WOEING: Boeing still studying Starliner valve issues, with no launch date in sight.

Since returning Starliner to Boeing’s Commercial Crew and Cargo Processing Facility in Florida, engineers have been able to gather data about the “dry” side of the valves, but they may need to remove the valves from the spacecraft to assess the “wet” side, Lueders said. This would be a cumbersome process.

Boeing and NASA will reach a decision point in the “next few weeks,” she said, when they will decide whether to remove the valves from the service module for additional study. If this is the case, Boeing would likely pull forward a service module intended for a future crewed flight and use it for the uncrewed Orbital Flight Test-2 mission.

A new date for this OFT-2 mission has yet to be set, and Lueders indicated one may not be set any time soon. She suggested the mission probably will slip to 2022. “My gut is that it would probably be more likely to be next year, but we’re still working through that timeline,” she said.

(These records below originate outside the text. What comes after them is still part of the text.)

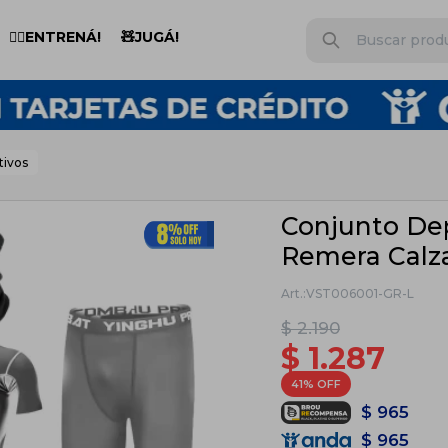
🏋️‍♂️ENTRENÁ!
🧸JUGÁ!
tivos
Conjunto Dep
Remera Calz
VST006001-GR-L
$
2.190
$
1.287
41
$
965
$
965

Plus this from the comments: “Sticking valves not identified until flight hardware is on the pad is bad but what is worse is the kind of processes that woudl allow that to happen. What else is wrong that they just don’t know about yet? They may not know regardless but at least another uncrewed flight gives Boeing and NASA more real world data (not Boeing’s cost saving simulations which showed everything good to go).”